▶ **Work request**
Using the records below, transcribe word for word the stretch from the line that contains "サービス・料金 (149, 25)" through the line that contains "Markus® (786, 741)", both end lines included, and nothing else.
Data shown START
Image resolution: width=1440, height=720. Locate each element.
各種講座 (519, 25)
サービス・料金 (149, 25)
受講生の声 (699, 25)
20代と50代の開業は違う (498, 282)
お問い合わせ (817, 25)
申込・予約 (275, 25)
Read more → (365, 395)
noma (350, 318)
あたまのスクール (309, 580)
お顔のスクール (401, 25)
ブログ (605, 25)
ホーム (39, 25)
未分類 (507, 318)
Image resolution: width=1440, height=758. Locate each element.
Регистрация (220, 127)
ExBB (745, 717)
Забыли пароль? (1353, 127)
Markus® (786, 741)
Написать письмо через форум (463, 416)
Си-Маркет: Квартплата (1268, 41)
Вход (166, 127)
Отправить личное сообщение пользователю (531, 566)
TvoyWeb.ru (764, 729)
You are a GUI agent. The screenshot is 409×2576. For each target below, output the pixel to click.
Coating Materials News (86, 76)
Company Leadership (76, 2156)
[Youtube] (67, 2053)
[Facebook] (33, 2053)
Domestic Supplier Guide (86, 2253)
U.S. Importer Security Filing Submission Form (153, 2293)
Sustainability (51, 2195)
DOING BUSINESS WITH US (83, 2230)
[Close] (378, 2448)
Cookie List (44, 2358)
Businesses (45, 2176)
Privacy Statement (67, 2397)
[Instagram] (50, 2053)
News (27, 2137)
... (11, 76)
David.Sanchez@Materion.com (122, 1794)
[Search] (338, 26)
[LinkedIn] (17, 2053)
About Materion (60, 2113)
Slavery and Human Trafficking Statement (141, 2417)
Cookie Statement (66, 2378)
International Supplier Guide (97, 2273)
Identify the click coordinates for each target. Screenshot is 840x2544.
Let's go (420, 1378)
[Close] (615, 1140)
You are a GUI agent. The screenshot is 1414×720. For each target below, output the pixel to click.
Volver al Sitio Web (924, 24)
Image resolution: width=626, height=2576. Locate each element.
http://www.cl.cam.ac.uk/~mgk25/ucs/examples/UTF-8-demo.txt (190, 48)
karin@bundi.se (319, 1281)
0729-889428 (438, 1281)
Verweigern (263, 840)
Data shown END
▶ **Finished exercise**
サービス・料金 (149, 25)
受講生の声 (699, 25)
20代と50代の開業は違う (498, 282)
お問い合わせ (817, 25)
申込・予約 (275, 25)
Read more → (365, 395)
noma (350, 318)
あたまのスクール (309, 580)
お顔のスクール (401, 25)
ブログ (605, 25)
ホーム (39, 25)
未分類 (507, 318)
Image resolution: width=1440, height=758. Locate each element.
Регистрация (220, 127)
ExBB (745, 717)
Забыли пароль? (1353, 127)
Markus® (786, 741)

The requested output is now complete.